Ecclesiastical enclosure, Glebe, Co. Kilkenny
Co. Kilkenny |
Ecclesiastical Sites
A low earthen bank curving through a field on the edge of Kells might easily be dismissed as a boundary feature of no particular interest.
It is, in fact, likely the surviving arc of a large early medieval ecclesiastical enclosure, the kind of roughly circular or curvilinear boundary that once defined sacred ground around an Irish church or monastery. Such enclosures were common in early Christian Ireland, demarcating the spiritual and practical territory of a religious community, and this one appears to have centred on a church dedicated to St Kieran of Saighir.

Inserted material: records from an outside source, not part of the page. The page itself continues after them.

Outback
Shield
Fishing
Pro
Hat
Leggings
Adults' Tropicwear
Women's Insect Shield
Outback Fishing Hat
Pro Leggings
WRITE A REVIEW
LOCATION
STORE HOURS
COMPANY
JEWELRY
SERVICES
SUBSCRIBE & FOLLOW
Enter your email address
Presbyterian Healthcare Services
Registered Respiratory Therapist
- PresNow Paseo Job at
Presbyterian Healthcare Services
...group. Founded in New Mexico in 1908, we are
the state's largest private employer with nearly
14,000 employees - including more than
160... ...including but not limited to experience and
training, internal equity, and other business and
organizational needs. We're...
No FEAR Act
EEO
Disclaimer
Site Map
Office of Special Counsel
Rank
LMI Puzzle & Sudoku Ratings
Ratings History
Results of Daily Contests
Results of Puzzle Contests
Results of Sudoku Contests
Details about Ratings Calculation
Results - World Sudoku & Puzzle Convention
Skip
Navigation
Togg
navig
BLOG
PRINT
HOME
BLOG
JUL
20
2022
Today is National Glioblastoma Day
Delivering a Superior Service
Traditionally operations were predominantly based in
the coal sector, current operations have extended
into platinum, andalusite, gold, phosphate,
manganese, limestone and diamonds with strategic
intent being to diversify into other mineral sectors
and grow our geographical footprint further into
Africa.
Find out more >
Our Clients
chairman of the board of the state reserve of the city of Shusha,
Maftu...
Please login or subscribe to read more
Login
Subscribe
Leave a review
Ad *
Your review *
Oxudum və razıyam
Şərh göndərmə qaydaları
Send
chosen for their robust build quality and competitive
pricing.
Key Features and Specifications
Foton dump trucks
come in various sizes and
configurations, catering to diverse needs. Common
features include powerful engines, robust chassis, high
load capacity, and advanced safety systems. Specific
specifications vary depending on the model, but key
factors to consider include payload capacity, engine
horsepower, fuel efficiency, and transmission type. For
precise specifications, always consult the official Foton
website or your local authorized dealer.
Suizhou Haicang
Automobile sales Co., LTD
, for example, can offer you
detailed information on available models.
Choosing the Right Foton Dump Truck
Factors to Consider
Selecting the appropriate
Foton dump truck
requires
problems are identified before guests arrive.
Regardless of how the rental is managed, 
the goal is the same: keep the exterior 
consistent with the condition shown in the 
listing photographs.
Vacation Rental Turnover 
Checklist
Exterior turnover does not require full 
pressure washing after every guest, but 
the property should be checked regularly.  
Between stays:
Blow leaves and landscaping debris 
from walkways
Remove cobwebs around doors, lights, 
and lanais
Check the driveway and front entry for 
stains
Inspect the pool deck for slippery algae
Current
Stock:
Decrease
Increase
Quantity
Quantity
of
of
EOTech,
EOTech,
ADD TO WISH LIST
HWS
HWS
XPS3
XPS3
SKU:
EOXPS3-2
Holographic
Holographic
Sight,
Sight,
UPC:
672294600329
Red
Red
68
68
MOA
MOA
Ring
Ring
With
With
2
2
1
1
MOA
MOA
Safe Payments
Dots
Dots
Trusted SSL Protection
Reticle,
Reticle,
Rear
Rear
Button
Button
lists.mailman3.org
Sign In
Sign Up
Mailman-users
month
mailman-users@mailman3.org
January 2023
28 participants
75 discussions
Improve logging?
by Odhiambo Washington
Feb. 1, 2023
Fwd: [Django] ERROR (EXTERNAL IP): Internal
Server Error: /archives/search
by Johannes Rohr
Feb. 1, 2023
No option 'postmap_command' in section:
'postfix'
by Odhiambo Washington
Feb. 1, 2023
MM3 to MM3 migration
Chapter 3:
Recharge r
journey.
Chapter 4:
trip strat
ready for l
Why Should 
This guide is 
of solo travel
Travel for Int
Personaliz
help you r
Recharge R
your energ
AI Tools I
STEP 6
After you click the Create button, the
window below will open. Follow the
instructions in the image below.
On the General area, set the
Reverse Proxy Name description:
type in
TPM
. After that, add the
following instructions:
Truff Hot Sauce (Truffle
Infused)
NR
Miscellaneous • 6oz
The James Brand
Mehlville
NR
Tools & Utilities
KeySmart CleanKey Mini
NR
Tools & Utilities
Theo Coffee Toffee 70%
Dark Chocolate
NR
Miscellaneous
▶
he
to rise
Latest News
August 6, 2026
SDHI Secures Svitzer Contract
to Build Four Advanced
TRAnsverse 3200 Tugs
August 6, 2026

St Kieran of Saighir, distinct from the more famous Kieran of Clonmacnoise, was the patron of Kells parish up to the Norman Invasion. According to the historian Carrigan, writing in 1905, the Norman arrival prompted a change of dedication; the old patron was set aside and both parish and church were rededicated to the Exaltation of the Holy Cross. The church building itself was probably reconstructed in the 17th century, though it incorporated Romanesque fragments, carved stonework characteristic of the 12th century, from the earlier structure. Miriam Clyne, writing in 2007, identified the probable outline of a large curvilinear enclosure around this site and noted that one portion of it appears to survive as a curving field boundary approximately 90 metres long. It is visible at ground level as an earthen bank, roughly half a metre to just under a metre in height and about two and a half metres wide, running south-eastward from the south-east tower of the outer bawn of Kells Priory, a bawn being the walled courtyard attached to a defended structure, to the north-east corner of what the 1839 Ordnance Survey six-inch map shows as a former walled garden or orchard. That same first-edition map records the boundary line clearly, which is itself a useful reminder of how much landscape history is legible in early cartography even when the physical remains have been much reduced.